James Axler – Bitter Fruit

Ryan ignored the compliment, getting to the heart of the matter. “How long has Boldt been around?”

“Forty years? Fifty years?” Gehrig shrugged. “Hard to say. I can’t remember a time when he wasn’t there. Since there were dryads in the forest, Boldt’s been there guiding them.”

“How many other nasty surprises does he have?” Ryan asked. “Other than the tanglers.”

“The tree-huggers are a strange lot. As you could see, they dress all in green, worship pagan gods who demand blood sacrifices upon occasion, and have strange powers.”

“Powers?”

“Scrying and the like,” the raider captain said. “Premonitions. Fortune-telling. Like that. Once in a while some of my boys will come staggering out of that forest somewhat worse for wear. It seems Boldt is fighting against a little insurrection within his borders. He controls the weapons and only the ones who support his rule get them.”

Ryan thought about the boy who’d intercepted them in the mountain range, on the run from the Celtic forces. “Any idea why they’re not so happy with him?”

“Rumors,” Gehrig said. “Whispers about something the dryads call the Time of the Great Uprooting. Some shit like that. Never impressed me. But the insurrection gave me the idea to branch out some. Figured if I could meet up with some of those rebel tree-huggers, I could start up an arms deal with them. They could give me tangler poison, and I could give them guns.”

“They go for that?”

“No. Bastards have got their standards. I set out some of my team as bait and managed to capture a couple of them. Laid out the deal. Even let them see the guns I was going to be trading in. Told them they could take them with them, sort of on loan until I got my first delivery. Then they’d be like a signing bonus.” Gehrig let out a disgusted breath. “They were so bastard narrow-minded they turned me down.”

“Why?”

“Said the tangler plants were sacred to them.”

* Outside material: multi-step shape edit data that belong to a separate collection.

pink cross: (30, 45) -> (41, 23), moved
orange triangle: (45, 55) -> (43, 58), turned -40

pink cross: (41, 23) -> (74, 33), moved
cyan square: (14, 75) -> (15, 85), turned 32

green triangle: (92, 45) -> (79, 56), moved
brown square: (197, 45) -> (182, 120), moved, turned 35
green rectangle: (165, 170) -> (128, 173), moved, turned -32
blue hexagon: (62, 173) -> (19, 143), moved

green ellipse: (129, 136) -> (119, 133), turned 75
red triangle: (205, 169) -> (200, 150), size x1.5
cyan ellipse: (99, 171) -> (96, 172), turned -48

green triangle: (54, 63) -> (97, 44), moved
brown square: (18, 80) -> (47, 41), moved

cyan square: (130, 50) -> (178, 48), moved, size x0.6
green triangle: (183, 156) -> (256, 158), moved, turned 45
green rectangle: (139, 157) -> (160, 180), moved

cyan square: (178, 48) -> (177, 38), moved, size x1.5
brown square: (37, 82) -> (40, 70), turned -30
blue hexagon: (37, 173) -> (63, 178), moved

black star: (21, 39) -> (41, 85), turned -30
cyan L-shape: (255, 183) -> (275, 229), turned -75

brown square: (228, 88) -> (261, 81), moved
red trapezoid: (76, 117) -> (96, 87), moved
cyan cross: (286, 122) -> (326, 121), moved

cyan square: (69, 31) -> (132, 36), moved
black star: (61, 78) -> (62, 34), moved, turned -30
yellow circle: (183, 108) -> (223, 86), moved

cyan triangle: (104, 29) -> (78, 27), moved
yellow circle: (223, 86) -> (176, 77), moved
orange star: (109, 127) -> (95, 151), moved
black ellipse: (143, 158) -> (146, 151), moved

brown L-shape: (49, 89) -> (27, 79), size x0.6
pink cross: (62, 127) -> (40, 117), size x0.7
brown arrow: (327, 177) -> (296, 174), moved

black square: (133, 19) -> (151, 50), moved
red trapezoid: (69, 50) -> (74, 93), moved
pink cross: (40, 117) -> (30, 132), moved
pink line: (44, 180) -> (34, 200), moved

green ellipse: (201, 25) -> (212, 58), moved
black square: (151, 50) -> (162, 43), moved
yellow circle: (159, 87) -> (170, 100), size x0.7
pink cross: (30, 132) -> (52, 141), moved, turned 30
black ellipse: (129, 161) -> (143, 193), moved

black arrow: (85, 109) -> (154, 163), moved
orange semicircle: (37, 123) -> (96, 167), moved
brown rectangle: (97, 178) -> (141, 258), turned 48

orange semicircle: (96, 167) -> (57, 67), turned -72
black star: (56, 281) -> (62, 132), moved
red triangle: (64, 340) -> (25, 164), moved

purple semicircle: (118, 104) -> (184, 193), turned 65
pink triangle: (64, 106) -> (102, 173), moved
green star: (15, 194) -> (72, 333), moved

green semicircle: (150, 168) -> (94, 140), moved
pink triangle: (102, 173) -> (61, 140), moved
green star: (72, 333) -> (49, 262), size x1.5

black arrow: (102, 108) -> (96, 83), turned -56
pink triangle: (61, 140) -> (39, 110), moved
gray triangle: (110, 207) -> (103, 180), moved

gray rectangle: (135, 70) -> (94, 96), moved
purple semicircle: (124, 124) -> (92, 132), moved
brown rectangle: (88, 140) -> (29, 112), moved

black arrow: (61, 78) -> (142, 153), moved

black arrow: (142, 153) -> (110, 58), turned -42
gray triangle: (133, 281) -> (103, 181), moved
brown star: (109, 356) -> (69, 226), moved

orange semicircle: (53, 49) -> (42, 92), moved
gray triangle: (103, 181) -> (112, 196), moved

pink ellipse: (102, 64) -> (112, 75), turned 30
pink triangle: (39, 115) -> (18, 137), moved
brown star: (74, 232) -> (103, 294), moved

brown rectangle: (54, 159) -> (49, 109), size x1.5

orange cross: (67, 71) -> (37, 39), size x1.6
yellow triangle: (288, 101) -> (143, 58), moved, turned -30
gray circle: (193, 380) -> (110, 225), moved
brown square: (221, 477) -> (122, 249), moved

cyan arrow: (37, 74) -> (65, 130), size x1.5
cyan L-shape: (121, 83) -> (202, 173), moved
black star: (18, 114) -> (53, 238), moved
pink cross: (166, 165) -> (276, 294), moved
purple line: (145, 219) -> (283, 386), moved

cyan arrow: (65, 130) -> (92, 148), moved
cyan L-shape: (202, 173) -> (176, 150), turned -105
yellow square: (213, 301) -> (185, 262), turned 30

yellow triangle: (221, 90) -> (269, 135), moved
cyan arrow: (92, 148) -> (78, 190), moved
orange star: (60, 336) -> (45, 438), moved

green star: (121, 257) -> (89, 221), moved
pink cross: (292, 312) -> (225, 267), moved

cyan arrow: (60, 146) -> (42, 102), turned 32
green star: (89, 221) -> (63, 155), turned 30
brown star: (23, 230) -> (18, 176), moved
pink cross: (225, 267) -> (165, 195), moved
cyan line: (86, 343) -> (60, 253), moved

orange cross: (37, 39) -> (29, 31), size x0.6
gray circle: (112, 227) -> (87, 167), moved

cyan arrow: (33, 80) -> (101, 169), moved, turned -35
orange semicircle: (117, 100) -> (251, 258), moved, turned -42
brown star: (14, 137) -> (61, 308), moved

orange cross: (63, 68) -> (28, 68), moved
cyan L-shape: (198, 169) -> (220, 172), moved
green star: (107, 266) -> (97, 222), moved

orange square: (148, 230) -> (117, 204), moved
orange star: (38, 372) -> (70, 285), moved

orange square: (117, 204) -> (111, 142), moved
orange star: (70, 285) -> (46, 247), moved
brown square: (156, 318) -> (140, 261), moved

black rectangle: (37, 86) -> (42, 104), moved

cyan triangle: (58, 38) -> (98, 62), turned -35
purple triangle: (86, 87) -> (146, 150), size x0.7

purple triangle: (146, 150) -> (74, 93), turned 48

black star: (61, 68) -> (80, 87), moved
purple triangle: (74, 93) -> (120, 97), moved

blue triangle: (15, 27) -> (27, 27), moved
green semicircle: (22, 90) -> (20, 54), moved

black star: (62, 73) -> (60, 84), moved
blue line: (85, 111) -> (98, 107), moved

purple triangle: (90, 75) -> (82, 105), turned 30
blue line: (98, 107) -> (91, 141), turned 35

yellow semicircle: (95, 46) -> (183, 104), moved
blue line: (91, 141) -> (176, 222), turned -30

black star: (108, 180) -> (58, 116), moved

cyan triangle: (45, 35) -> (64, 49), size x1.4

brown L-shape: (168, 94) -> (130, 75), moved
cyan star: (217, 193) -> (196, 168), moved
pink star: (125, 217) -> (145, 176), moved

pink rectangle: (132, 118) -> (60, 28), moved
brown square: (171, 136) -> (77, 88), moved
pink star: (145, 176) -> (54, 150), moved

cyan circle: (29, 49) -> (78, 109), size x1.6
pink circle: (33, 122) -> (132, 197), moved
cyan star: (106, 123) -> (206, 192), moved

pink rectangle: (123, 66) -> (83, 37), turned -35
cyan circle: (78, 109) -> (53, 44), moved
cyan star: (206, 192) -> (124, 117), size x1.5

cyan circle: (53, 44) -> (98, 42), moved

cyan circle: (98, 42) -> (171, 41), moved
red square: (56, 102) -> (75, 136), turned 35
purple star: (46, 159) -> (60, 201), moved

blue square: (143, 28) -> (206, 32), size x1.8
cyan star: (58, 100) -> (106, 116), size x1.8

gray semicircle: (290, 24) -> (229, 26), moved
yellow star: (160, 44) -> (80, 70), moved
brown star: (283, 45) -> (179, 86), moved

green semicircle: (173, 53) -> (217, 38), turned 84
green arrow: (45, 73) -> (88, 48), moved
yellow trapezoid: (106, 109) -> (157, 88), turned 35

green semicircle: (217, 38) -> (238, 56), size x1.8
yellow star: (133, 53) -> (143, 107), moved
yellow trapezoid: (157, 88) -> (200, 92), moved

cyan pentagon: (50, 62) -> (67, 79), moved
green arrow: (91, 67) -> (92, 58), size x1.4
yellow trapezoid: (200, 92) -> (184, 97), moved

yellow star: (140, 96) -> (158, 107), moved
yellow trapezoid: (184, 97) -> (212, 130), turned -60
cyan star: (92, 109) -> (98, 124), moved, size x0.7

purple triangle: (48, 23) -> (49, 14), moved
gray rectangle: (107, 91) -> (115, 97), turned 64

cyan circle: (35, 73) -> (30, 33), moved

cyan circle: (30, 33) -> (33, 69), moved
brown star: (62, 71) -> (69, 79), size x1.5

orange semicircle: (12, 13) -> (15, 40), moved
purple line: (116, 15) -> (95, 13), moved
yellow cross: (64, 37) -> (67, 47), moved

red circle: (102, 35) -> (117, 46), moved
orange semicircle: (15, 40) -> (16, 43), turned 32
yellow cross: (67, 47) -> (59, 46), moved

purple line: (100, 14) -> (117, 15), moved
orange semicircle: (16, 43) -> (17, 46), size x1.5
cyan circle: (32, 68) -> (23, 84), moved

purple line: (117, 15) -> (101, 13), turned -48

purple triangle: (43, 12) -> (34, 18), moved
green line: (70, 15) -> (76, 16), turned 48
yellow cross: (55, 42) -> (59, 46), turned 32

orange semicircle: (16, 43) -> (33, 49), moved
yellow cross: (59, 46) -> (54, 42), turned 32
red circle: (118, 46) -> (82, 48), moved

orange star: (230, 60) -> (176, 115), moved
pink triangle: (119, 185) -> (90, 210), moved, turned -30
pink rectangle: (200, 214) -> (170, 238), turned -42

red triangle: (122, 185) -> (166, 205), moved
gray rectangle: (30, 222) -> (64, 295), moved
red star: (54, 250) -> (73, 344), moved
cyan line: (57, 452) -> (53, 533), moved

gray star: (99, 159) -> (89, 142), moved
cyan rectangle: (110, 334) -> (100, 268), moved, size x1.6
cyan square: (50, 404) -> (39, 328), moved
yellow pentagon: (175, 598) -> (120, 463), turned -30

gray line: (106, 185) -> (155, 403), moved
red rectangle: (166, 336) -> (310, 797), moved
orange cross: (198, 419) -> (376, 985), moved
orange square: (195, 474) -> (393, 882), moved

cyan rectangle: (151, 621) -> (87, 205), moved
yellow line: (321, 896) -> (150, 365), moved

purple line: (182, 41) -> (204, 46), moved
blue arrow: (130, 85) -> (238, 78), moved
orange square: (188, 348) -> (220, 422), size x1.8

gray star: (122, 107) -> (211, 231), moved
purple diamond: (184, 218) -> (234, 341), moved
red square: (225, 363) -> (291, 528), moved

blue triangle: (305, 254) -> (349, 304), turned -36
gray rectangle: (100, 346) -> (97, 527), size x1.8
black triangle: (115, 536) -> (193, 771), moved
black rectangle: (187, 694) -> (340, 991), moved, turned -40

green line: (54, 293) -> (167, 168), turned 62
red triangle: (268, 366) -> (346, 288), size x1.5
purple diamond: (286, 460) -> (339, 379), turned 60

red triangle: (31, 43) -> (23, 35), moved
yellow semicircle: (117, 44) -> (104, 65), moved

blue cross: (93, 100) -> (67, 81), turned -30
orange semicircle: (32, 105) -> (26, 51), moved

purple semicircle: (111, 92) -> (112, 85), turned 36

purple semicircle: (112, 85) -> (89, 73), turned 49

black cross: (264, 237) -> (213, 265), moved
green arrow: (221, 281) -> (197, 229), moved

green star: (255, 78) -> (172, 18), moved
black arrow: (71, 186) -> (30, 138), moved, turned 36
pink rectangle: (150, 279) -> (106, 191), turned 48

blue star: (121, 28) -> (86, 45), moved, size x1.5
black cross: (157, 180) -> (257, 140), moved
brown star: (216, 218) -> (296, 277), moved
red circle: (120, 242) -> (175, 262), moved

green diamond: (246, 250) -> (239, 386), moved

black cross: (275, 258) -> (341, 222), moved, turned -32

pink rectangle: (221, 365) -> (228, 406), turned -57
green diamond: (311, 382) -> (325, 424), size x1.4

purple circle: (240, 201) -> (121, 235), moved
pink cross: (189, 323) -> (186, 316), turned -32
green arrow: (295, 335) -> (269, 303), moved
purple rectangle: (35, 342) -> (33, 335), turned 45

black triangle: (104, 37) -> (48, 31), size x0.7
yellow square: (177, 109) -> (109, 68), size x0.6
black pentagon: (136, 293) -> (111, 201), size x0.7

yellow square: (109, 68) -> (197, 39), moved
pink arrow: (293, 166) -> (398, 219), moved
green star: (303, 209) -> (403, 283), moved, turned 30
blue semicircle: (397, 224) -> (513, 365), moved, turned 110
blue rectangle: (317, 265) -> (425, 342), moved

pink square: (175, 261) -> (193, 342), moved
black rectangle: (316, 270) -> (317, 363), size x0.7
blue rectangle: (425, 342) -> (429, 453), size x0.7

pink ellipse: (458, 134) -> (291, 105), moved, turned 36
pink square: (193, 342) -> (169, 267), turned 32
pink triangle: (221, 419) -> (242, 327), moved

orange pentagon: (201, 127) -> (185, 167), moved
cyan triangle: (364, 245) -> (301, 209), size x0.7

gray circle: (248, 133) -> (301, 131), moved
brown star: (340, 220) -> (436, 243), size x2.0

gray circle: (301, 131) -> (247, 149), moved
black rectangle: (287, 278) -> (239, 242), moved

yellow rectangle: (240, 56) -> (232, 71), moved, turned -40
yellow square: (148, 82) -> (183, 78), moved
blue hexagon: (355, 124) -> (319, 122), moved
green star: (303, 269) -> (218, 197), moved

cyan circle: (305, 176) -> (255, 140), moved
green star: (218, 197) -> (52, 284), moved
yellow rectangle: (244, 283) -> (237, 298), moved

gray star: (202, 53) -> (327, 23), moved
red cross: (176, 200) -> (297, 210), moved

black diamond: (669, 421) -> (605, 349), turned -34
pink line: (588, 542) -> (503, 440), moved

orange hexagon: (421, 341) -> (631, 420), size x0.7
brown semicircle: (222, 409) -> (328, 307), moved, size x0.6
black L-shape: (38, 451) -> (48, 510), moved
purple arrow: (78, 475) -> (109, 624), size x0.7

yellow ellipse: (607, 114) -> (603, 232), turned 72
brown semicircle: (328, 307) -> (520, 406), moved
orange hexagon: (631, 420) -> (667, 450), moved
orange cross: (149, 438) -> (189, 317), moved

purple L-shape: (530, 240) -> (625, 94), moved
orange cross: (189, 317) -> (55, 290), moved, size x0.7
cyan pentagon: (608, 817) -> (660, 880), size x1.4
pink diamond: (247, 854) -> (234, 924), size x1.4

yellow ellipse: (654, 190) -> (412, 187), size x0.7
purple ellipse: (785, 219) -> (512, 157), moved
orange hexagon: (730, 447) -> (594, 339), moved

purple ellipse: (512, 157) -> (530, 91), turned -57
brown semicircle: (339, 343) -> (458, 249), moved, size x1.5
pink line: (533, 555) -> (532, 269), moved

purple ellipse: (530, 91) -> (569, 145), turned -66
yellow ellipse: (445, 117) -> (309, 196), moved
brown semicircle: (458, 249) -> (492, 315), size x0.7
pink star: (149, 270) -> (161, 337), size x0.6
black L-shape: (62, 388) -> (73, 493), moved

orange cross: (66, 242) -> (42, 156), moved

“But they didn’t have any problem going up against Boldt?”

“He’s not sacred. He’s just in control, according to the way they see things. What they want is to start a country of their own.”

“Boldt won’t let them.”

“No. They’re under a death sentence. Any of them who get found out.”

Ryan wondered if that was how Tarragon fit in.

“So we play our little games at night,” Gehrig went on. “I take a raiding party into the dryad lands, Boldt’s raid teams try to run us to ground when they catch us and the rebels try to mug us for our weapons, without getting caught by Boldt’s raiders at the same time. Course, the shoe’s on the other foot, too, because they don’t mind offing Boldt’s people and framing us for it if they get the chance.”

Ryan drank his beer, thinking. “Nobody knows where Boldt came from?”

“There are those who think those green bastards were always there, that the nukestorm just shook them out of whatever hiding place they’d set up for themselves. They got powers, Ryan, like I said. I’ve even heard stories of them flying through the trees, changing their shapes to those of animals, shrinking down to the size of ants.”

“But never seen it?”

“Fuck, no! Those people, they’ve got some mutie powers, but it isn’t anything more than that. I’d stake my left nut on that.”

“Ever been into the dryad ville?” Ryan asked.

Gehrig acted as if he didn’t want to answer the question at first. “Don’t like the idea of anybody going out to throw his life away.”

“The better informed I get,” Ryan argued, “the less likely I’d be to throw my life away. And if I find out enough that going in doesn’t seem a likely prospect, I won’t go.”

Gehrig stared at him hard, running his little finger across his gums again. “You’d do that?”

“If I knew she was dead, or was going to be and there wasn’t anything I could do about it.”

“You’re a hard man.”

“Just mebbe bright enough to see the difference between the possible and the impossible.”

“I’m telling you now that going in after the woman is impossible.”